Altair
Altair expands RapidMiner capabilities.
Altair has announced the expansion of its Altair RapidMiner data analytics and artificial intelligence (AI) platform. Now, the solution can build and deploy advanced AI agents. This new expansion will help users integrate generative AI (genAI) agents into their workflows, while also providing transformative automation and operational intelligence.
“Altair RapidMiner, already a trusted platform for machine learning and data analytics, is now taking the next step with our AI agent framework. By enabling users to build autonomous AI agents that seamlessly integrate graph-based intelligence, machine learning, simulations, and business rules, we're unlocking new possibilities,” said Sam Mahalingam, Chief Technology Officer at Altair. “This innovative approach, built on the trusted foundation of Altair RapidMiner, allows organisations to maximise the value of their data and achieve a competitive edge.”

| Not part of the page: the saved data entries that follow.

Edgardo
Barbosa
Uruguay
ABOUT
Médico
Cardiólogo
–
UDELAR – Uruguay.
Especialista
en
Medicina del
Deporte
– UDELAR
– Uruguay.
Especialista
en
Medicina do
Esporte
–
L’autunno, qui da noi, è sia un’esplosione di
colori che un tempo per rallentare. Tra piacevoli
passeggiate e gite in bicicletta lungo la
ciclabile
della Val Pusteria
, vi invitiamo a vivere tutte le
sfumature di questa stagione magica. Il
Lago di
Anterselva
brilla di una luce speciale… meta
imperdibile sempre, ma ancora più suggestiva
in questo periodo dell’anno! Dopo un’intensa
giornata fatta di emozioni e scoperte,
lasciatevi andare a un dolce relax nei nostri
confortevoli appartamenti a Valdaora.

Altair RapidMiner’s new features:
- AI fabric: Users can now operate within the AI fabric, which is defined as a dynamic, graph-powered environment that works to unify data, actions, and actors into one ecosystem.

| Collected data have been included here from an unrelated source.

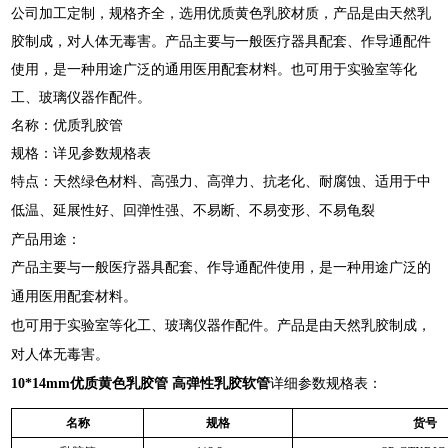
公司加工定制，规格齐全，选用优质黄色乳胶材质，产品是由天然乳
胶制成，对人体无毒害。产品主要与一般医疗器具配套、作导通配件
使用，是一种用途广泛的通用医用配套材料。也可用于实验室等化
工、玻璃仪器作配件。
名称：优质乳胶管
规格：详见参数规格表
特点：
天然绿色材料、高强力、高弹力、抗老化、耐腐蚀、适用于中
低温、延展性好、回弹性强、不易断、不易变形、不易龟裂
产品用途：
产品主要与一般医疗器具配套、作导通配件使用，是一种用途广泛的
通用医用配套材料。
也可用于实验室等化工、玻璃仪器作配件。产品是由天然乳胶制成，
对人体无毒害。
10*14mm优质黄色乳胶管 高弹性乳胶软管
详细参数规格表：
名称
规格
货号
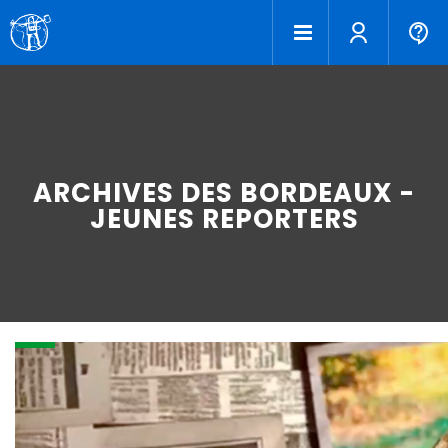
ARCHIVES DES BORDEAUX -
JEUNES REPORTERS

- Leverage knowledge graphs: With the new framework, the solution can utilise knowledge graphs to provide AI agents with information regarding relationships, dependencies, and real-time data.

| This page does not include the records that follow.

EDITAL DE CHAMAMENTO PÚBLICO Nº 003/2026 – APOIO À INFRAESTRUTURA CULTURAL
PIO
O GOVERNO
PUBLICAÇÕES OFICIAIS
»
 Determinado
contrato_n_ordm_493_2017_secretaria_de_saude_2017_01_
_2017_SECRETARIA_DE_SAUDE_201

- Integration with advanced computational systems: Combining agentic AI capabilities and physical simulations, traditional machine learning models, and conventional business rules, the solution is a unified platform that can provide robust, optimised, and scalable automation.
- Built-in traceability and governance: AI agent actions are always traceable and governed by a universal access control framework with this solution, improving accountability and traceability.
- Improved collaboration: RapidMiner AI agents work as adaptive nodes within the group, refining context and collaborating with other agents. This helps provide seamless automation and decision-making.
The Altair RapidMiner’s new capabilities help to combine graph-based intelligence, dynamic agent collaboration, and integrations with physical simulations, business rules, and traditional machine learning models. This provides users with the ability to create comprehensive, computationally optimised automation systems.
Users will also benefit from advanced features like natural language understanding (NLU), improved tool integration, multi-agent coordination, context awareness and memory, and advanced planning and reasoning.